▸ Problem statement
Repeat only these lines, exactly: the first line of the data, the line containing "Intelligent Data", and every line between them. Pictures stay out.

▸ Data for this task
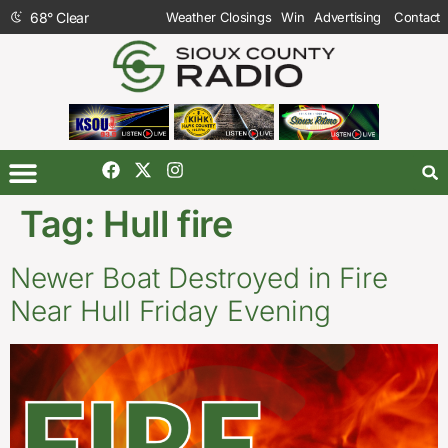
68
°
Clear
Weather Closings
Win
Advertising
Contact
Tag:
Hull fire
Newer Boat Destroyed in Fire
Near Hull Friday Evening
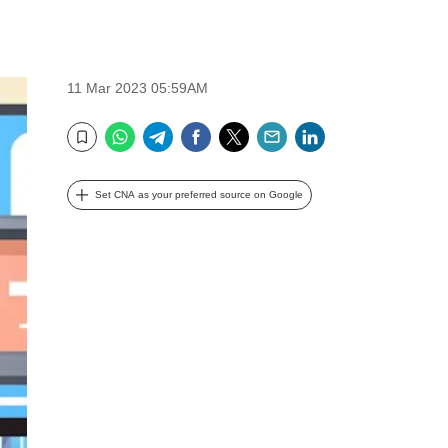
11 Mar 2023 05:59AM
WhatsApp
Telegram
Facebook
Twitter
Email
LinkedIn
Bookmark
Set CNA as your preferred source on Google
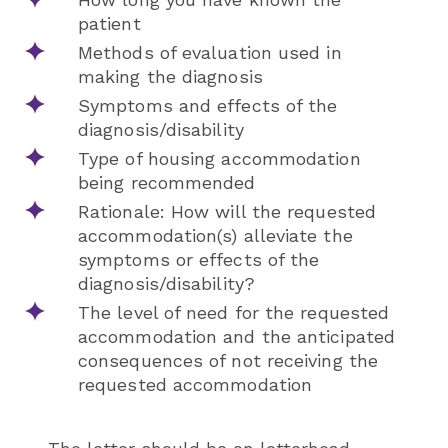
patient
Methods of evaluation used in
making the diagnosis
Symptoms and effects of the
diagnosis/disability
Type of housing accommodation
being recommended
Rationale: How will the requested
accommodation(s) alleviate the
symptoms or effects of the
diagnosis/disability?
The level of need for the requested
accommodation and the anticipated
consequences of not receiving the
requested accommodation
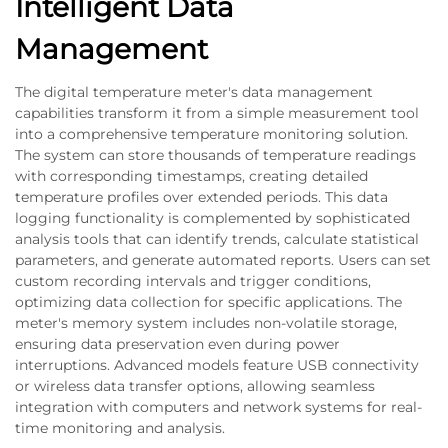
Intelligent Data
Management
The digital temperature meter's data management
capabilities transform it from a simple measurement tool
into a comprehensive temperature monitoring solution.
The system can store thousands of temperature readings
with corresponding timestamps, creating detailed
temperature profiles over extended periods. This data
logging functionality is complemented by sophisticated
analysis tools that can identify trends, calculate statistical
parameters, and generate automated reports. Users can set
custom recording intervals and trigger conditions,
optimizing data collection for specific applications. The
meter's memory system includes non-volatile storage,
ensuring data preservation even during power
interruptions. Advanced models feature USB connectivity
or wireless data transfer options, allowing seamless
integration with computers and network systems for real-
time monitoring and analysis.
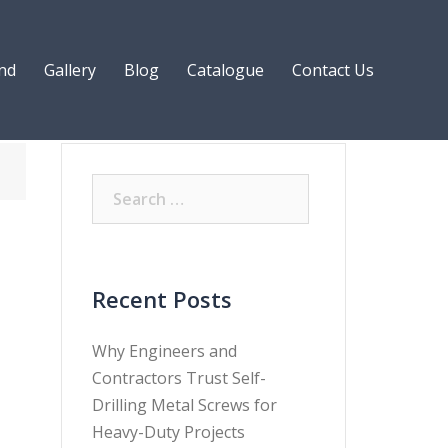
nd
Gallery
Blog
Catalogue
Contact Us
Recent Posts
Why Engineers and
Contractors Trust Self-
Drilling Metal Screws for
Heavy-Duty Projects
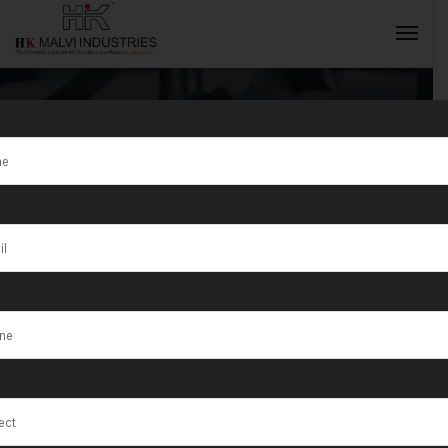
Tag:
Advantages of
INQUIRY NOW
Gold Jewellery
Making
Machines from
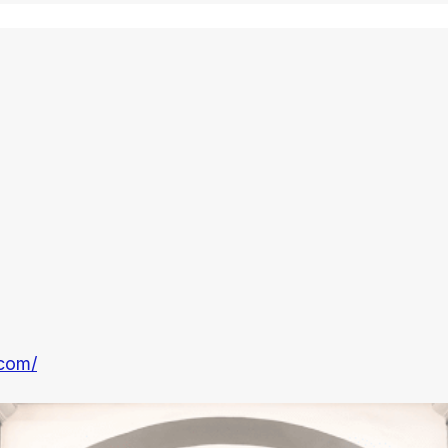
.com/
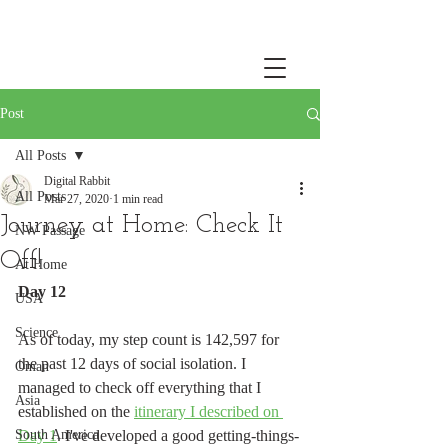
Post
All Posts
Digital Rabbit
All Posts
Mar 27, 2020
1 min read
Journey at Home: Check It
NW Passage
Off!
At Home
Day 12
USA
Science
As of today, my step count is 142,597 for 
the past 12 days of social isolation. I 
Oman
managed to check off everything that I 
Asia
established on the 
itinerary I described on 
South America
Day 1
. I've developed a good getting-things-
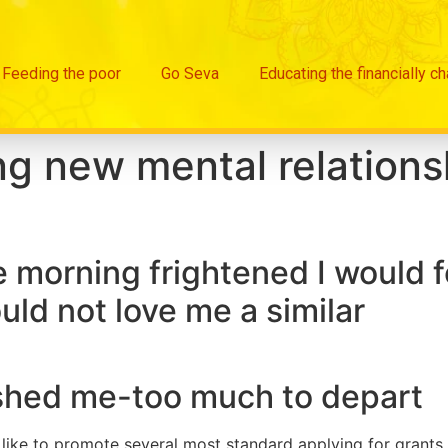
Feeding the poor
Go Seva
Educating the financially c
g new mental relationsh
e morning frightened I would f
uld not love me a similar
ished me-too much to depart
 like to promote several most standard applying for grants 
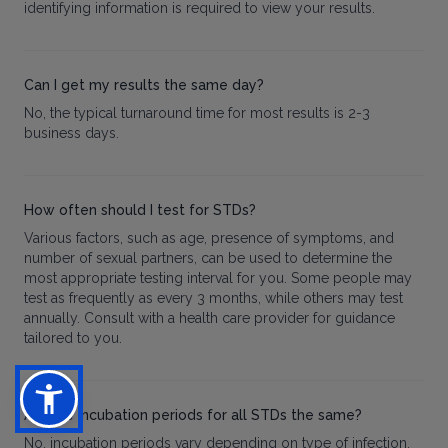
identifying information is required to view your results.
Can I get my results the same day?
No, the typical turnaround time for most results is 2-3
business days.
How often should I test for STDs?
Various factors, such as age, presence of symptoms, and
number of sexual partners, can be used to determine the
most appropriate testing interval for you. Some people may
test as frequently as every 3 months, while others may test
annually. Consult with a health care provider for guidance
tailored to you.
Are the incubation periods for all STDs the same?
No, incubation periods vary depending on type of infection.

▸ Problem solution
68
°
Clear
Weather Closings
Win
Advertising
Contact
Tag:
Hull fire
Newer Boat Destroyed in Fire
Near Hull Friday Evening
11 Mar 2023 05:59AM
WhatsApp
Telegram
Facebook
Twitter
Email
LinkedIn
Bookmark
Set CNA as your preferred source on Google
patient
Methods of evaluation used in
making the diagnosis
Symptoms and effects of the
diagnosis/disability
Type of housing accommodation
being recommended
Rationale: How will the requested
accommodation(s) alleviate the
symptoms or effects of the
diagnosis/disability?
The level of need for the requested
accommodation and the anticipated
consequences of not receiving the
requested accommodation
Intelligent Data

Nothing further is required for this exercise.